Tafsir Surat Ali-Imron: 159-160


بِسْمِ اللَّهِ الرَّحْمَنِ الرَّحِيمِ

MAJLIS KAJIAN INTERAKTIF TAFSIR AL-QUR`AN
(M-KITA) SURAKARTA

Oleh: Al-Ustadz Dr. Hasan el-Qudsy, M.A., M.Ed.

Allah berkalam:

فَبِمَا رَحْمَةٍ مِنَ اللَّهِ لِنْتَ لَهُمْ وَلَوْ كُنْتَ فَظًّا غَلِيظَ الْقَلْبِ لَانْفَضُّوا مِنْ حَوْلِكَ فَاعْفُ عَنْهُمْ وَاسْتَغْفِرْ لَهُمْ وَشَاوِرْهُمْ فِي الْأَمْرِ فَإِذَا عَزَمْتَ فَتَوَكَّلْ عَلَى اللَّهِ إِنَّ اللَّهَ يُحِبُّ الْمُتَوَكِّلِينَ (159) إِنْ يَنْصُرْكُمُ اللَّهُ فَلَا غَالِبَ لَكُمْ وَإِنْ يَخْذُلْكُمْ فَمَنْ ذَا الَّذِي يَنْصُرُكُمْ مِنْ بَعْدِهِ وَعَلَى اللَّهِ فَلْيَتَوَكَّلِ الْمُؤْمِنُونَ (160)
Artinya:
159:
Maka disebabkan rahmat dari Allah-lah kamu berlaku lemah lembut terhadap mereka. Sekiranya kamu bersikap keras lagi berhati kasar, tentulah mereka menjauhkan diri dari sekelilingmu. Karena itu ma'afkanlah mereka, mohonkanlah ampun bagi mereka, dan bermusyawaratlah dengan mereka dalam urusan itu . Kemudian apabila kamu telah membulatkan tekad, maka bertawakkallah kepada Allah. Sesungguhnya Allah menyukai orang-orang yang bertawakkal kepada-Nya.

160:
Jika Allah menolong kamu, maka tak adalah orang yang dapat mengalahkan kamu; jika Allah membiarkan kamu (tidak memberi pertolongan), maka siapakah gerangan yang dapat menolong kamu (selain) dari Allah sesudah itu? Karena itu hendaklah kepada Allah saja orang-orang mu'min bertawakkal.


Makna Umum:
Ayat ini berhubungan dengan pasca perang Uhud. Di mana dalam kondisi evaluasi kerja, tidak jarang seorang pemimpin terjebak dalam sebuah emosi bahkan berbuat semena-mena terhadap anggota yang dianggap sebagai penyebab sebuah kegagalan. Namun, apa yang dilakukan Rasulullah –dengan bimbingan dari Allah- terhadap sahabat beliau telah menjadi contoh yang sungguh mulia bagi seorang pemimpin. Sikap beliau terhadap mereka –walaupun sebagian mereka telah lari dari medan perang- tetap santun, tidak kasar, tidak keras hati, mudah memaafkan dan memintakan ampun atas dosa mereka kepada Allah. Bahkan untuk mengembalikan kepercayaan antara pemimin dengan umat, beliau tidak segan-segan mengajak mereka kembali untuk memperbaiki kondisi dengan mengajak musyawarah. Sikap mulia semacam itu ditegaskan sebagai rahmat Allah yang diberikan kepada Rasulullah, untuk bisa menjadi contoh bagi seluruh umat beliau. Allah berkalam, “Sungguh telah datang kepadamu seorang Rasul dari kaummu sendiri, berat terasa olehnya penderitaanmu, sangat menginginkan (keimanan dan keselamatan) bagimu, amat belas kasihan lagi penyayang terhadap orang-orang mukmin” (at-Taubah:128)
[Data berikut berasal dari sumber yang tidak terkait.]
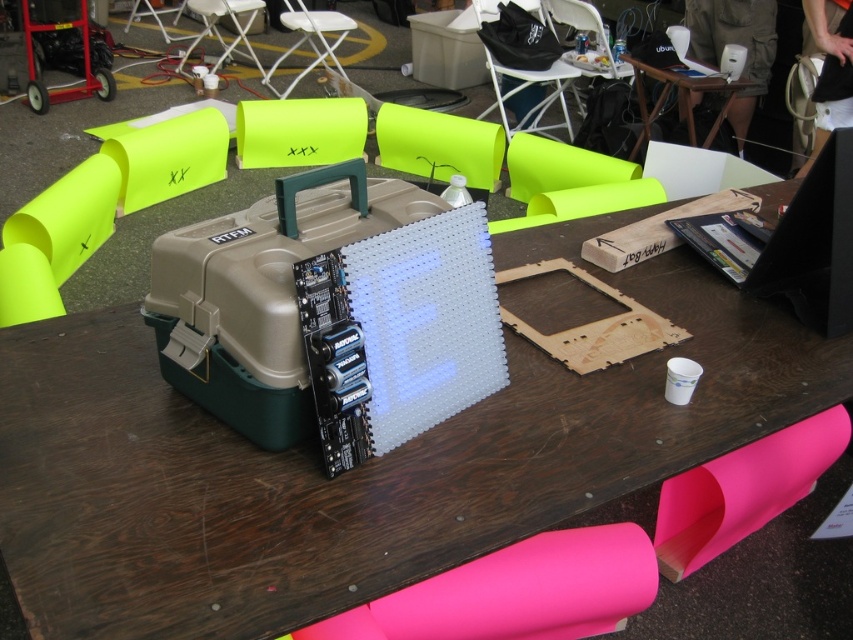 You are setting up for an event and need to place a large equipment box that requires a stable surface. The equipment box has dimensions of 1 meter by 1 meter. Given the brown wood table at center is at coordinates point 0.731, 0.422, can the equipment box fit on the table?

The brown wood table at center is located at point (358, 467). However, without knowing the table dimensions, it is impossible to determine if the equipment box will fit. Please provide more information about the table size.

You are setting up a display for an event and need to place a 15cm tall electronic component on a table. The component must be placed on a table that is taller than the other. Which table should you choose between the brown wood table at center and the wooden table at upper center?

The brown wood table at center is taller than the wooden table at upper center, so the electronic component should be placed on the brown wood table at center.

You are setting up for an event and need to place a large banner between the brown wood table at center and the wooden table at upper center. According to the scene description, which table should the banner be placed closer to if you want it nearer to the left side of the setup?

The banner should be placed closer to the brown wood table at center because it is located to the left of the wooden table at upper center, so positioning it near the left side would mean being closer to the brown wood table at center.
Selain itu, Allah Ta’ala juga mengajari hamba-Nya lewat Rasulullah saw. bahwa apabila dalam diri sudah ada tekad yang kuat, dibarengi dengan usaha maksimal dan tidak melenceng dari syari’at Allah, maka hal yang harus dilakukan setelah semua itu adalah bertawakkal kepada Allah. Mengapa demikian? Karena Allah Ta’ala itu mencintai orang-orang yang bertawakkal kepada-Nya. Kalau sudah dicintai Allah, maka pertolongan dari-Nya pasti akan datang. Segala kesulitan akan dimudahkan. Oleh karena itu pada ayat ke 160, Allah menjelaskan bahwa salah satu kunci kemenangan adalah dengan melakukan tawakkal secara benar. Karena pada hakekatnya kemenangan dan kekalahan adalah dari Allah. Maka orang mukmin harus menyandarkan segalanya hanya kepada Allah. Sebagaimana pada ayat lain, “Dan barang siapa yang bertawakkal kepada Allah niscaya Allah akan mencukupkan (keperluan) nya.” (QS. 65: 3).

Penjelasan:
1.      فَبِمَا رَحْمَةٍ مِنَ اللَّهِ  , ba` di situ adalah ba` lit ta’qib. Maksudnya adalah hanya dengan rahmat Allah sajalah kamu, wahai Muhammad saw. , bisa berlemah lembut kepada umatmu.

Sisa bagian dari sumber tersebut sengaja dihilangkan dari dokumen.